Snowflake external functions use a specific request/response format:
Request:
{
"data": [
[0, "value1"],
[1, "value2"]
]
}Response:
{
"data": [
[0, "result1"],
[1, "result2"]
]
}Row numbers must match exactly between request and response.
Snowflake automatically prefixes all custom headers with sf-custom-. When you define a header in your Snowflake EXTERNAL FUNCTION, Snowflake adds this prefix before sending the request.
For example, if you define 'X-Skyflow-Operation' = 'tokenize' in your function's HEADERS clause, Snowflake will send it as sf-custom-X-Skyflow-Operation.
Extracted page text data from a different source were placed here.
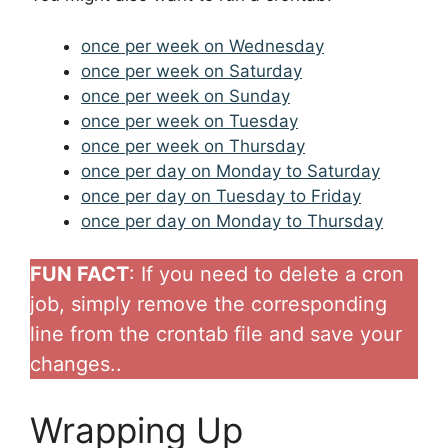
once per week on Wednesday
once per week on Saturday
once per week on Sunday
once per week on Tuesday
once per week on Thursday
once per day on Monday to Saturday
once per day on Tuesday to Friday
once per day on Monday to Thursday
FUN FACT
: If you need to delete a cron
job, simply remove the corresponding
line from the crontab file and save your
changes..
Wrapping Up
Headers to define in Snowflake (without the sf-custom- prefix):
| Header Name (in Snowflake) | Sent As | Required | Used For | Description |
|---|---|---|---|---|
X-Skyflow-Operation |
sf-custom-X-Skyflow-Operation |
Yes | Both | Operation to perform: "tokenize" or "detokenize" |
X-Skyflow-Cluster-ID |
sf-custom-X-Skyflow-Cluster-ID |
Yes | Both | Your Skyflow cluster ID |
X-Skyflow-Vault-ID |
sf-custom-X-Skyflow-Vault-ID |
Yes | Both | Your Skyflow vault ID |
X-Skyflow-Env |
sf-custom-X-Skyflow-Env |
No | Both | Skyflow environment: "SANDBOX" or "PROD" (defaults to PROD) |
X-Skyflow-Table |
sf-custom-X-Skyflow-Table |
Yes | Tokenize only | Table name for storing data |
X-Skyflow-Column-Name |
sf-custom-X-Skyflow-Column-Name |
Yes | Tokenize only | Column name in the table (single-column operations only) |
CREATE OR REPLACE API INTEGRATION skyflow_api_integration
API_PROVIDER = aws_api_gateway
API_AWS_ROLE_ARN = 'arn:aws:iam::YOUR_ACCOUNT:role/snowflake-api-role'
ENABLED = TRUE
API_ALLOWED_PREFIXES = ('https://YOUR_API_ID.execute-api.us-east-1.amazonaws.com/');-- Production tokenize function
CREATE OR REPLACE EXTERNAL FUNCTION skyflow_tokenize(plaintext VARCHAR)
RETURNS VARCHAR
API_INTEGRATION = skyflow_api_integration
HEADERS = (
'X-Skyflow-Operation' = 'tokenize',
'X-Skyflow-Cluster-ID' = 'ebfc9bee4242',
'X-Skyflow-Vault-ID' = 'ac7f4217c9e54fa7a6f4896c34f6964b',
'X-Skyflow-Env' = 'PROD',
'X-Skyflow-Table' = 'users',
'X-Skyflow-Column-Name' = 'email'
)
AS 'https://YOUR_API_ID.execute-api.us-east-1.amazonaws.com/processSnowflake';
-- Sandbox tokenize function (optional)
CREATE OR REPLACE EXTERNAL FUNCTION skyflow_tokenize_sandbox(plaintext VARCHAR)
RETURNS VARCHAR
API_INTEGRATION = skyflow_api_integration
HEADERS = (
'X-Skyflow-Operation' = 'tokenize',
'X-Skyflow-Cluster-ID' = 'your-sandbox-cluster-id',
'X-Skyflow-Vault-ID' = 'your-sandbox-vault-id',
'X-Skyflow-Env' = 'SANDBOX',
'X-Skyflow-Table' = 'users',
'X-Skyflow-Column-Name' = 'email'
)
AS 'https://YOUR_API_ID.execute-api.us-east-1.amazonaws.com/processSnowflake';-- Production detokenize function
CREATE OR REPLACE EXTERNAL FUNCTION skyflow_detokenize(token VARCHAR)
RETURNS VARCHAR
API_INTEGRATION = skyflow_api_integration
HEADERS = (
'X-Skyflow-Operation' = 'detokenize',
'X-Skyflow-Cluster-ID' = 'ebfc9bee4242',
'X-Skyflow-Vault-ID' = 'ac7f4217c9e54fa7a6f4896c34f6964b',
'X-Skyflow-Env' = 'PROD'
)
AS 'https://YOUR_API_ID.execute-api.us-east-1.amazonaws.com/processSnowflake';
-- Sandbox detokenize function (optional)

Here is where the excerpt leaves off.